Post your answers inside of spoiler tags. (How do I do that?)

Celebrate others’ answers. This is really important, especially for tougher questions. Sharing exercises in public is a scary experience. I don’t want people to leave this having back-chained the experience “If I go outside my comfort zone, people will look down on me”. So be generous with those upvotes. I certainly will be.

If you comment on someone else’s answers, focus on making exciting, novel ideas work — instead of tearing apart worse ideas. Yes, And is encouraged.

I will remove comments which I deem insufficiently kind, even if I believe they are valuable comments. I want people to feel encouraged to try and fail here, and that means enforcing nicer norms than usual.

If you get stuck, look for:

  • Systems made of lots of similar parts which are all constantly in motion

  • Systems with a stable equilibrium only if you “zoom out” from the details

  • Systems for which your expectations are roughly constant sufficiently far into the future, even if the system itself is constantly in motion.

Bonus Exercise: for each of your three examples from the challenge, what are the relevant “parts”, part-states and state-change rates (or probability-mass-flows, for expectations)? Can you do a Fermi estimate of the relevant rates, or estimate a rough (i.e. big-O) functional relationship between the state-change rates and the number of parts in each state (or probability-mass in each state)? How do the state-change rates change when the number of parts (or probability mass) in some state is higher/​lower than its equilibrium value?

This bonus exercise is somewhat more abstract and conceptually tricky than previous exercises, especially for the probability-mass questions. I recommend it especially if you want some extra challenge.

Motivation

Much of the value I get from math is not from detailed calculations or elaborate models, but rather from framing tools: tools which suggest useful questions to ask, approximations to make, what to pay attention to and what to ignore.
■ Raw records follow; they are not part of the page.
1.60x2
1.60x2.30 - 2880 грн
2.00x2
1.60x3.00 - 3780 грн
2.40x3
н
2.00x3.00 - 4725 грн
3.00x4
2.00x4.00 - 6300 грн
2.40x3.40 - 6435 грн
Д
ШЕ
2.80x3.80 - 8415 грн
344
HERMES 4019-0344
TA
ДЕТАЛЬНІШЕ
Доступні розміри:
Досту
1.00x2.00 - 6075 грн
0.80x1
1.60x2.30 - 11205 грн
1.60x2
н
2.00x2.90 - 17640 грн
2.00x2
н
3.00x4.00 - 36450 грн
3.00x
Using a framing tool is sort of like using a trigger-action pattern: the hard part is to notice a pattern, a place where a particular tool can apply (the “trigger”). Once we notice the pattern, it suggests certain questions or approximations (the “action”). This challenge is meant to train the trigger-step: we look for novel examples to ingrain the abstract trigger pattern (separate from examples/​contexts we already know).

The Bonus Exercise is meant to train the action-step: apply whatever questions/​approximations the frame suggests, in order to build the reflex of applying them when we notice dynamic equilibrium.

Hopefully, this will make it easier to notice when a dynamic equilibrium frame can be applied to a new problem you don’t understand in the wild, and to actually use it.